Foreigners who buy homes in the greater Toronto area are to face a new 15% extra tax, as the government of the Canadian province of Ontario moves to cool the region’s housing market, just as Vancouver did previously.
The new tax is included among a number of measures the Ontario government unveiled last week, as part of what it said was an “action to make housing more affordable for homebuyers and renters”.
According to the government, the new 15% “Non-Resident Speculation Tax”, or NRST, would be levied on “non-Canadian citizens, non-permanent residents and non-Canadian corporations buying residential properties containing one to six units” in an area including Toronto and its environs that is known as the “Greater Golden Horshoe”, which stretches down to Lake Erie and as far to the northeast as Peterborough.
Once the legislation is approved, the new tax would be applied retroactively to purchases made as of 21 April.

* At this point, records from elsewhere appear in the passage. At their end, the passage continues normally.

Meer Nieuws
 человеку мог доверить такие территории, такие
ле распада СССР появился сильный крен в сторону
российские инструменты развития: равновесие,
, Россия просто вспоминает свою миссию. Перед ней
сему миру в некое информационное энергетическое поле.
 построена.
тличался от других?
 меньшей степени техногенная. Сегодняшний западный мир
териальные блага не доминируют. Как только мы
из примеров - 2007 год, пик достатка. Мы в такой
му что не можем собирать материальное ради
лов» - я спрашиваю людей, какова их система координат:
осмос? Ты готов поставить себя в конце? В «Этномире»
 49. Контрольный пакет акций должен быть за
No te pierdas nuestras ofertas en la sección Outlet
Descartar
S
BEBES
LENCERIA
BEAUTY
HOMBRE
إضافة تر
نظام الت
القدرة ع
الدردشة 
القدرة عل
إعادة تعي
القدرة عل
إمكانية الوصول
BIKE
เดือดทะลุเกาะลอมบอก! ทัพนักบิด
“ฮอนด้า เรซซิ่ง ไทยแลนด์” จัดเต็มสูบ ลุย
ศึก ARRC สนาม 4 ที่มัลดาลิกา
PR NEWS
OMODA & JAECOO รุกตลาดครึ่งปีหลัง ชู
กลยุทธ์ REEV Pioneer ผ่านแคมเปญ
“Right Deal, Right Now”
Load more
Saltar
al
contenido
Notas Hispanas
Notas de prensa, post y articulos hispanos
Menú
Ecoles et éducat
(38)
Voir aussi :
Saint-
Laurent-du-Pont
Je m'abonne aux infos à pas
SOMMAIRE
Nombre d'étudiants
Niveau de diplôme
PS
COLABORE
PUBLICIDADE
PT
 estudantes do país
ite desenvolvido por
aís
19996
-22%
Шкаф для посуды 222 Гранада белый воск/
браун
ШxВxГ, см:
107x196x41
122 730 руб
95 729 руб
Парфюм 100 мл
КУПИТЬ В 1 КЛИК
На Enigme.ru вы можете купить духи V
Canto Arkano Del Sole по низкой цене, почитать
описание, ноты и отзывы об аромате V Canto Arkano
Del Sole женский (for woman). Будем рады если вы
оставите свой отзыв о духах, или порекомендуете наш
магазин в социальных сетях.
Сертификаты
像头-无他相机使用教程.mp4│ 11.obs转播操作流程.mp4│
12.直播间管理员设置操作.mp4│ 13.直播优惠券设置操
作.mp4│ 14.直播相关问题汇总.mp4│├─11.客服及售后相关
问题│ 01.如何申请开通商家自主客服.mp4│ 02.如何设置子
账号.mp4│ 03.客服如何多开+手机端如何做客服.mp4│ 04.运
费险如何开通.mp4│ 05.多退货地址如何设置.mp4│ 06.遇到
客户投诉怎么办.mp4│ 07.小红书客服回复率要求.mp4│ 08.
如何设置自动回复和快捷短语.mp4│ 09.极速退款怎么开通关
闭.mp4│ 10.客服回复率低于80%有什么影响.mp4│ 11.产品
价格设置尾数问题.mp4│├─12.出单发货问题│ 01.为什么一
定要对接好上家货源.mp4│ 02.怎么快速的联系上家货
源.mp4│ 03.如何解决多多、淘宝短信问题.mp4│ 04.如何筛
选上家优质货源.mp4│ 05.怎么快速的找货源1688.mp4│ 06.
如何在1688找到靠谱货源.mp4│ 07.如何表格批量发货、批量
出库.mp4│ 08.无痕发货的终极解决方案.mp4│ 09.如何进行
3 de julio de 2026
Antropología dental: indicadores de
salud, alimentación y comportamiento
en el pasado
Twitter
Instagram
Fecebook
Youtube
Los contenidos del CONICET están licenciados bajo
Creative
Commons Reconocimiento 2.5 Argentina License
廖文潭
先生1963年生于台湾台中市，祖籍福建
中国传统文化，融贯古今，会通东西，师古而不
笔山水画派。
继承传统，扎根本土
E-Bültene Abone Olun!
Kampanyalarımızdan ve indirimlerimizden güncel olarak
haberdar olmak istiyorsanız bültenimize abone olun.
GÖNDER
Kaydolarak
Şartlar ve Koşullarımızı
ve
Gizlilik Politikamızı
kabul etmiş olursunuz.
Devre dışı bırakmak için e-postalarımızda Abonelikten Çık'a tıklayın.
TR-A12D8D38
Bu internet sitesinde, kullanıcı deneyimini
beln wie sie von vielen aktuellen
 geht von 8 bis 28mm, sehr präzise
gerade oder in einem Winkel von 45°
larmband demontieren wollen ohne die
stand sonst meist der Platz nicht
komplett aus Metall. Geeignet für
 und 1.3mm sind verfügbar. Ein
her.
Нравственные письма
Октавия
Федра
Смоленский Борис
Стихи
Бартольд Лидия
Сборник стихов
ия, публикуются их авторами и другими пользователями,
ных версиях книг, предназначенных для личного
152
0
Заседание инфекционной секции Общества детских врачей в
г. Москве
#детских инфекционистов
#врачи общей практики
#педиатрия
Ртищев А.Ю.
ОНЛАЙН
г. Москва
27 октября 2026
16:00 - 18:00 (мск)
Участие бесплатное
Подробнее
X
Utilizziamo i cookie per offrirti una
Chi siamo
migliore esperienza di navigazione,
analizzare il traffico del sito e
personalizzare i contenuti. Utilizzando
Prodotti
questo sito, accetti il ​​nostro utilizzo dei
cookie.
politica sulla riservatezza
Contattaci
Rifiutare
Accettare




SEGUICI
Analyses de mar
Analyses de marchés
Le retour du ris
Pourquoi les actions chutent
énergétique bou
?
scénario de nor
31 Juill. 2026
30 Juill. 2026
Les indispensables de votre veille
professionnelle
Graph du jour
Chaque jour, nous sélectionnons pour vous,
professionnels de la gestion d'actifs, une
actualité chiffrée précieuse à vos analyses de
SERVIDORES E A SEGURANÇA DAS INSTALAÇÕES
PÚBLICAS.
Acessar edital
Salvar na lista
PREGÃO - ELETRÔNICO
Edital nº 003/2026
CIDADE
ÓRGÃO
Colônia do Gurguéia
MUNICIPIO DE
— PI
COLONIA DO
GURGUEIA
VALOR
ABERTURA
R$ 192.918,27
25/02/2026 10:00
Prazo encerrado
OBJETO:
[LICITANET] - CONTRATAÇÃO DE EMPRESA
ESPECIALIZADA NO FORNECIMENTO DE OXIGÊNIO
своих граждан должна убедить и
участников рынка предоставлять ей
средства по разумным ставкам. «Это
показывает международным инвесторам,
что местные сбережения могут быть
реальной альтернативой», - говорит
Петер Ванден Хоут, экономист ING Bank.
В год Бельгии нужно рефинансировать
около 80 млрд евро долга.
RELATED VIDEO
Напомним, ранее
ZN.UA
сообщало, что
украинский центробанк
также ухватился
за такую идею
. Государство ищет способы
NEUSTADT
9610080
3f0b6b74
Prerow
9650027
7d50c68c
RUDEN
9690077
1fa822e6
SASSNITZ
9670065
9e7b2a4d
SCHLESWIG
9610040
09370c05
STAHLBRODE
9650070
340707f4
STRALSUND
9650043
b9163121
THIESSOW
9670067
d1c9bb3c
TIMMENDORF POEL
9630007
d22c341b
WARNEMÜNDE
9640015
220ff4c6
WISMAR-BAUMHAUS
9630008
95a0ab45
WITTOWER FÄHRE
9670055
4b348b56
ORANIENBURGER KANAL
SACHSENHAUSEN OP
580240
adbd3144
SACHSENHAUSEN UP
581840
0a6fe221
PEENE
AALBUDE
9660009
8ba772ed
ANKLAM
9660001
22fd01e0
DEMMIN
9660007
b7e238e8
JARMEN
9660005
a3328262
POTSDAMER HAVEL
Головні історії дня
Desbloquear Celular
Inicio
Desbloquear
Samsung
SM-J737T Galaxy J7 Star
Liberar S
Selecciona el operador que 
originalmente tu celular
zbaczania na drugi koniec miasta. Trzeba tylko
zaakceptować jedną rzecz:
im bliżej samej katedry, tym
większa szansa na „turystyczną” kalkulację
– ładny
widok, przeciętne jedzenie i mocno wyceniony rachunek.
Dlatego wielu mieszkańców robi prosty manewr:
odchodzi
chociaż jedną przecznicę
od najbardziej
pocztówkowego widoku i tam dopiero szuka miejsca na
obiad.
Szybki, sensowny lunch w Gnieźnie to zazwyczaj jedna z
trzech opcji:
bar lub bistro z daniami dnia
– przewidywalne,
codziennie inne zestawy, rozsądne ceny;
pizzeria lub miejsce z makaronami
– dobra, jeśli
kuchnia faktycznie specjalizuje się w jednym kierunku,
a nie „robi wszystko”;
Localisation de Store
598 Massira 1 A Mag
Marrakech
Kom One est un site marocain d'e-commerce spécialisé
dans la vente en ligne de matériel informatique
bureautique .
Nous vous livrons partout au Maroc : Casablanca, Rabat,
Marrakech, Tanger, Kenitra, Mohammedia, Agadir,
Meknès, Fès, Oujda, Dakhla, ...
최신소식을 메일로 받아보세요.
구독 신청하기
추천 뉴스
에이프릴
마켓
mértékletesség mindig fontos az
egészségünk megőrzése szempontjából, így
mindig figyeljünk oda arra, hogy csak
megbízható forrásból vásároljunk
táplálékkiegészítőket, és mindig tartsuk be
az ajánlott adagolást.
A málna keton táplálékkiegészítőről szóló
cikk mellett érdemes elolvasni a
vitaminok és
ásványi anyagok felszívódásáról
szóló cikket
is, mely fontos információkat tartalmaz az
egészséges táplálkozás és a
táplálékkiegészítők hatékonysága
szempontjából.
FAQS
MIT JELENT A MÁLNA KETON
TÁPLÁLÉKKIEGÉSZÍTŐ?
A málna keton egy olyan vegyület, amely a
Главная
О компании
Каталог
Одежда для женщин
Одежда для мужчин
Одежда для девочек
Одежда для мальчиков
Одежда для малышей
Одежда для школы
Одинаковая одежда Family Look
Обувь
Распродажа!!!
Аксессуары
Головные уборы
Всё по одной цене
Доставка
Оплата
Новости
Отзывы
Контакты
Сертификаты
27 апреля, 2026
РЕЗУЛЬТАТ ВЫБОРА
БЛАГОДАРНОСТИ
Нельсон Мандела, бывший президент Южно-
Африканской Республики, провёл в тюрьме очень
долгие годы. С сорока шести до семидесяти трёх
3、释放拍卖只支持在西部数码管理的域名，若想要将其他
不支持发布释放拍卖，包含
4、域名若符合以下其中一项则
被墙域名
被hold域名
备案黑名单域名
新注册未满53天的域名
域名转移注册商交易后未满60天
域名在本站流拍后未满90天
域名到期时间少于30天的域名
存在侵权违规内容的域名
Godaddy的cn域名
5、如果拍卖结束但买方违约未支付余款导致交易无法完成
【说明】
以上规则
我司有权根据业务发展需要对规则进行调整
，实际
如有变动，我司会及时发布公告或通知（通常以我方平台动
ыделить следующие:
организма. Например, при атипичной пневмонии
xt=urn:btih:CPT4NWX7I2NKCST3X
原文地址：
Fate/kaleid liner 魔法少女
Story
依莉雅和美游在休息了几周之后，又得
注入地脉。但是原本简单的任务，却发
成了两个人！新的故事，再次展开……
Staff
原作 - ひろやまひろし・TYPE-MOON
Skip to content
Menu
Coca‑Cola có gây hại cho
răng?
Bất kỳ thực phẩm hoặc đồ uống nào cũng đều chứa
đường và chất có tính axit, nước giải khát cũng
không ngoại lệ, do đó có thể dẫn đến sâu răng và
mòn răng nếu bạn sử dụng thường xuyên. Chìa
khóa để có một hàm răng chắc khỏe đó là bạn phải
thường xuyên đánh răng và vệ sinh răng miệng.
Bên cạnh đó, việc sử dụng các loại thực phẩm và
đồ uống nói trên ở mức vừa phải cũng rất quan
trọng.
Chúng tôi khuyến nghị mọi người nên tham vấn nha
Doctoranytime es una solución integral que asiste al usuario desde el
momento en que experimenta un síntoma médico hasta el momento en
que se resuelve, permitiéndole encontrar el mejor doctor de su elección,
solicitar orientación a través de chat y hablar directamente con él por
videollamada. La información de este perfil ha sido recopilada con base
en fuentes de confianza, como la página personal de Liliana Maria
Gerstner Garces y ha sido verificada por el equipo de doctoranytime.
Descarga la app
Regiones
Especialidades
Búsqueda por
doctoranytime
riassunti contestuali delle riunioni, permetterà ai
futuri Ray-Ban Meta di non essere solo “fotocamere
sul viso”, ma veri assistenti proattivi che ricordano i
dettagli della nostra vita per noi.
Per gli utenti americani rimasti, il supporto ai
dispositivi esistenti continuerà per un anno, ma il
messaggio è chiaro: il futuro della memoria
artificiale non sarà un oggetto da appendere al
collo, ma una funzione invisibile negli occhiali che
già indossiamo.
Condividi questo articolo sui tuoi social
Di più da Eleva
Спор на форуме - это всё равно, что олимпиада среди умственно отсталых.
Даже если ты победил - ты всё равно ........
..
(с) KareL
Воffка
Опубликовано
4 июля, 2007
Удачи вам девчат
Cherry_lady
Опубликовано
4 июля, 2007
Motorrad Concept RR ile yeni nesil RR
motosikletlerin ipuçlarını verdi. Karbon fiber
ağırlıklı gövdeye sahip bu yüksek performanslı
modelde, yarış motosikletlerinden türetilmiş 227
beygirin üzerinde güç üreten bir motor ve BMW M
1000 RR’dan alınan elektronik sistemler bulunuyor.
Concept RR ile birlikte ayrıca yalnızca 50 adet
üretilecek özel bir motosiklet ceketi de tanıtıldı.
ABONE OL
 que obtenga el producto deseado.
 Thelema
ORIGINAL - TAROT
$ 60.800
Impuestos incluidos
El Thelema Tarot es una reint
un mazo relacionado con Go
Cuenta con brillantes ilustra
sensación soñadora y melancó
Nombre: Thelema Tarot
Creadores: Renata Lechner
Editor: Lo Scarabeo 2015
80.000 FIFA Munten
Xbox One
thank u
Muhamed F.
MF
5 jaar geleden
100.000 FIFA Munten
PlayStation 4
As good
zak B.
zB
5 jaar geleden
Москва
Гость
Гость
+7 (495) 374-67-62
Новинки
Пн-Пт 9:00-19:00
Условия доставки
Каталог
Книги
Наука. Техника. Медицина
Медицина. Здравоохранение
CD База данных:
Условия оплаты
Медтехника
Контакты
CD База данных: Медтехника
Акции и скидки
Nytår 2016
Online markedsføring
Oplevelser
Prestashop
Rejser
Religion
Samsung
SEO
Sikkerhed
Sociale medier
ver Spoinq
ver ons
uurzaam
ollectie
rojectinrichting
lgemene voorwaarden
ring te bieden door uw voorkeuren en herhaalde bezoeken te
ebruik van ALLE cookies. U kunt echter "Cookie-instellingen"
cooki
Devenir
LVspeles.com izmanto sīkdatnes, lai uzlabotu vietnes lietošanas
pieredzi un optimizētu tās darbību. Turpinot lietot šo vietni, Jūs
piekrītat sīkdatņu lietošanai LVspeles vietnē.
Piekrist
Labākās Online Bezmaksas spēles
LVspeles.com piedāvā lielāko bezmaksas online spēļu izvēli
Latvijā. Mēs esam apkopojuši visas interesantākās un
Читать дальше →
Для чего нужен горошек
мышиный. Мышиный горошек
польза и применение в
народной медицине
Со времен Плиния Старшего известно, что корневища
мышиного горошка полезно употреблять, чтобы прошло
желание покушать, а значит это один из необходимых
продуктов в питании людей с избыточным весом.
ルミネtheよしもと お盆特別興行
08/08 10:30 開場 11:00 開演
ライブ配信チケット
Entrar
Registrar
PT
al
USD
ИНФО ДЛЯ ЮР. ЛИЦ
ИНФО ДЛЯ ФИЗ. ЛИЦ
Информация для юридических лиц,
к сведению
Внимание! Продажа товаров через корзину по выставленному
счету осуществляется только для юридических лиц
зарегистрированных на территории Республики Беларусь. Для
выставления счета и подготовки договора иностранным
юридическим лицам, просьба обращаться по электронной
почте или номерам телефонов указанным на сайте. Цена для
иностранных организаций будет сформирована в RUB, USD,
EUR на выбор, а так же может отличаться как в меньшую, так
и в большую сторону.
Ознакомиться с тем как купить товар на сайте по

The new tax and other measures come as the cost of housing in certain markets in Canada, like those in such other cities in and around Hong Kong, Singapore, Sydney, New York and London, has been soaring in recent years, as investors pile into property.
According to the Ontario government, average house prices in the Toronto region reached C$916,567 in March, up 33.2% from a year earlier, and in the wake of two consecutive years of double-digit gains.
Last year, the West Coast Canadian province of British Columbia became the first in Canada to impose a 15% tax on foreigners buying homes in and around Vancouver, a city which has become popular among Chinese investors in particular.
In January, Vancouver was ranked the world’s third most expensive housing market among 406 major metropolitan regions in an annual ranking, the Demographia International Housing Affordability Survey, while Hong Kong held the top position for the seventh year in a row.
Vancouver house prices rose the equivalent of a full year’s household income in only a year, the Demographia researchers noted.